Call counts scale as O(rounds * criteria), which is O(n^2) where n = packages. But even at n=95, the total is only ~12K calls at 200ns each = 2.3ms. Batching would add complexity for negligible gain.


Idea 6: Cache make_requirements_from_spec Results

Theory: Same specifier strings may be passed multiple times during backtracking. Caching avoids redundant InstallRequirement construction.

Measured reality:

  • Aggregate across all workloads: 502 total calls, 90 duplicates (17.9%)
  • Per workload: 0-156 calls, 0-25 duplicates
  • Highest duplication rates: celery[redis] 37.1%, dask[complete] 35.7%

Even if every duplicate call is eliminated (~5us each), total savings = 0.45ms. The duplication occurs because some packages share common dependency specifier strings (e.g., typing-extensions>=3.7.4), not from backtracking.

VERDICT: NO-GO

Total call count is too low (max 156) and per-call cost is too cheap (~5us) for caching to produce measurable improvement. The codex assumed backtracking would cause thousands of repeated spec evaluations; with 0 backtracks, each spec is essentially processed once.

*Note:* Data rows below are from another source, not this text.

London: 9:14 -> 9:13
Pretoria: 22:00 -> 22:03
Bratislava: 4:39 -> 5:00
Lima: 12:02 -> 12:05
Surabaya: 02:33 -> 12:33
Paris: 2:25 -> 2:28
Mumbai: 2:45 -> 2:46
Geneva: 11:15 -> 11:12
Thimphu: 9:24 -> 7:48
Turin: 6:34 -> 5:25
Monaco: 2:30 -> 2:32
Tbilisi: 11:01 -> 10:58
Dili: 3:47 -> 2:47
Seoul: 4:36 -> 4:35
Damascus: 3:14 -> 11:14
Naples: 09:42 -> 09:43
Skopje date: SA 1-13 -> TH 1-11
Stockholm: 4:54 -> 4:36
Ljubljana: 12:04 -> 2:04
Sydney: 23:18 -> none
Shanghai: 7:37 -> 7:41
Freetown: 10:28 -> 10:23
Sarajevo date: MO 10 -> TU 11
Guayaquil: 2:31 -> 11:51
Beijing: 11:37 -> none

Idea 7: Pool/Reduce RequirementInformation Allocations

Theory: RequirementInformation namedtuples are allocated in hot loops. Object pooling or flyweight pattern could reduce allocation pressure.

Measured reality:

  • Range: 2-247 allocations per resolution
  • Maximum (jupyterlab): 247 allocations
  • Cost: 247 allocs x 50ns/alloc = 0.012ms

VERDICT: NO-GO

Allocation counts are trivially small. Python's tuple allocator handles this volume in microseconds. Pooling infrastructure (hash lookups, reference counting) would cost more than the allocations themselves. The __slots__ on Criterion (already applied) captures far more value than RI pooling ever could.

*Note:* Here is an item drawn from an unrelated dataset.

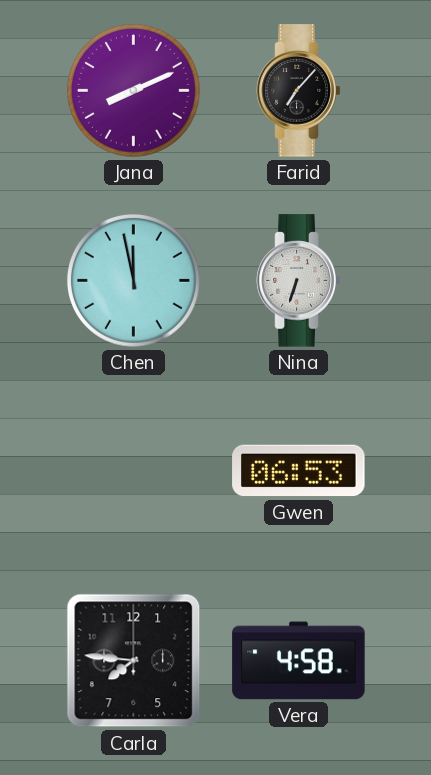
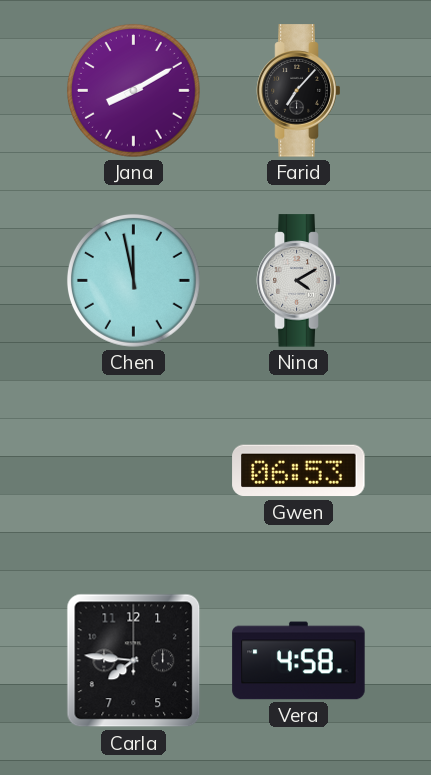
Jana: 8:11 -> 8:10
Nina: 6:33 -> 4:10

Idea 8: Optimize narrow_requirement_selection

Theory: This function is called each round. Optimizing it or skipping it when it won't narrow could save time.

Measured reality:

  • Aggregate: 313 calls, 9 reductions (3% effectiveness)
  • The function only reduces on the first round (Requires-Python check) for most workloads
  • Average input size: 2-30 identifiers; average output reduction: <1 identifier

The function's O(n) linear scan over identifiers is already at the floor. Its primary value is the Requires-Python early-return (always first round), and the backtrack-cause narrowing (only activates during backtracks -- of which there are 0-1 across all workloads).

VERDICT: NO-GO

Already well-optimized. 313 calls x ~10us/call = 3ms total. The function serves its purpose (Requires-Python fast-path) and has no meaningful optimization headroom.

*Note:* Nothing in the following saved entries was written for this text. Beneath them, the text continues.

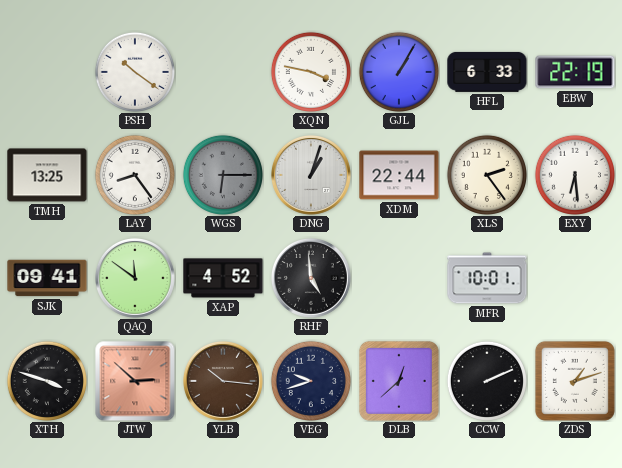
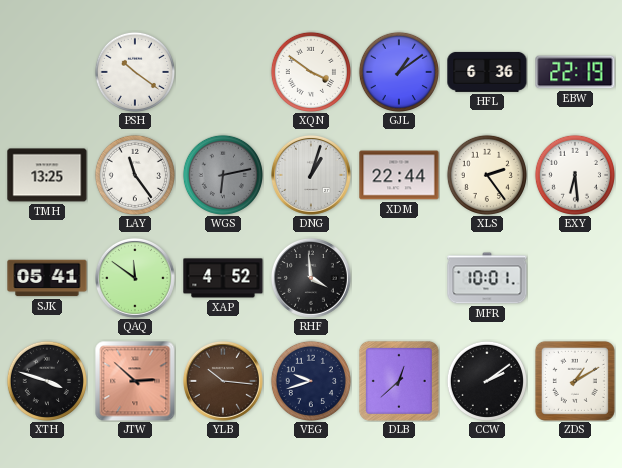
XQN: 3:47 -> 3:51
GJL: 1:05 -> 1:09
HFL: 6:33 -> 6:36
LAY: 8:24 -> 11:24
WGS: 6:15 -> 6:13
SJK: 09:41 -> 05:41
RHF: 4:59 -> 3:59
CCW: 2:11 -> 2:09
ZDS: 1:12 -> 1:10
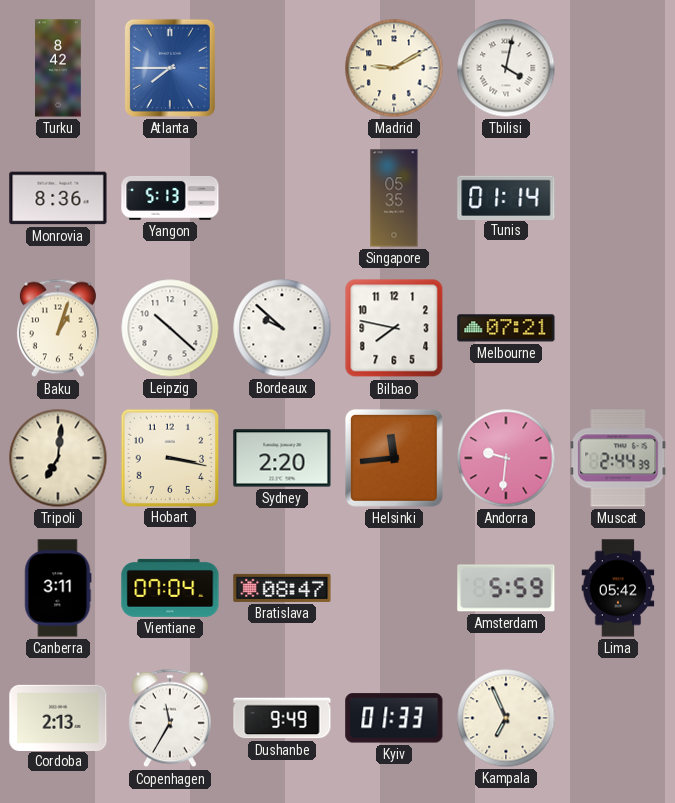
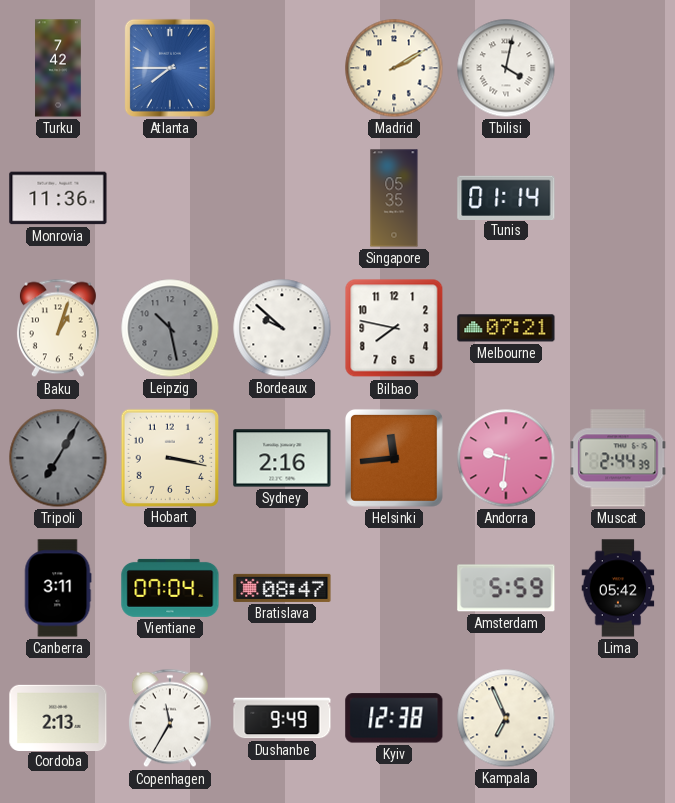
Turku: 8:42 -> 7:42
Madrid: 9:10 -> 2:10
Monrovia: 8:36 -> 11:36
Yangon: 5:13 -> none
Leipzig: 10:22 -> 10:28
Leipzig dial: white -> grey
Tripoli: 7:01 -> 7:05
Tripoli dial: cream -> grey
Sydney: 2:20 -> 2:16
Kyiv: 01:33 -> 12:38
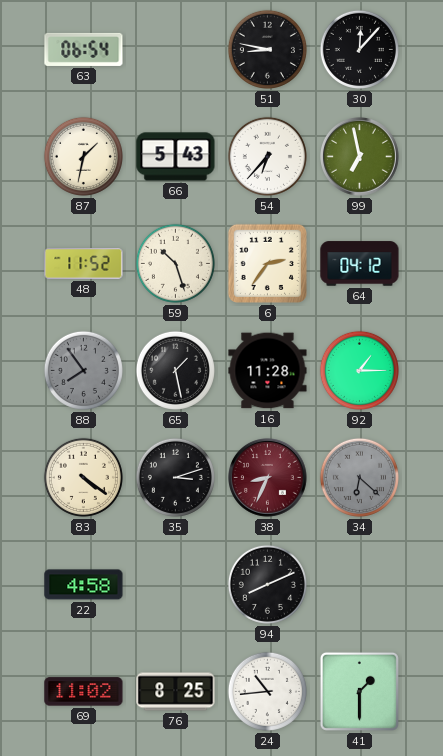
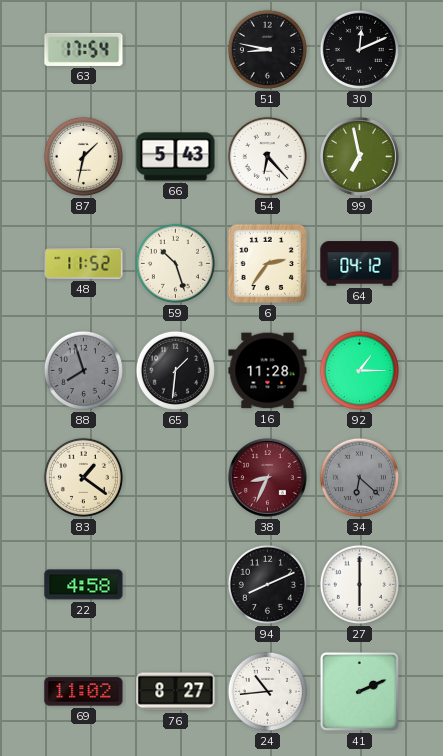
63: 06:54 -> 17:54
30: 12:07 -> 12:11
54: 6:37 -> 6:23
88: 7:54 -> 7:57
65: 1:28 -> 1:31
83: 4:21 -> 1:21
35: 3:12 -> none
27: none -> 6:00
76: 8:25 -> 8:27
41: 1:30 -> 2:11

Idea 9: Faster _build_result Graph Traversal

Theory: The final graph construction via _has_route_to_root recursive traversal could be expensive for large dependency trees.

Measured reality:

Workload _build_result time % of Wall
simple: click 0.019ms 0.009%
medium: flask+django+boto3+requests 0.072ms 0.011%
complex: fastapi[standard] 0.143ms 0.001%
complex: jupyterlab 0.246ms 0.004%
complex: celery[redis] 2.046ms 0.356%
large: 30-pkg requirements 0.290ms 0.006%

Maximum: 2.0ms (celery[redis], likely a one-off GC pause). Called exactly once per resolution.

VERDICT: NO-GO

_build_result accounts for <0.01% of wall time in all workloads except one outlier. Even that outlier is 2ms. No optimization here could produce a user-visible improvement.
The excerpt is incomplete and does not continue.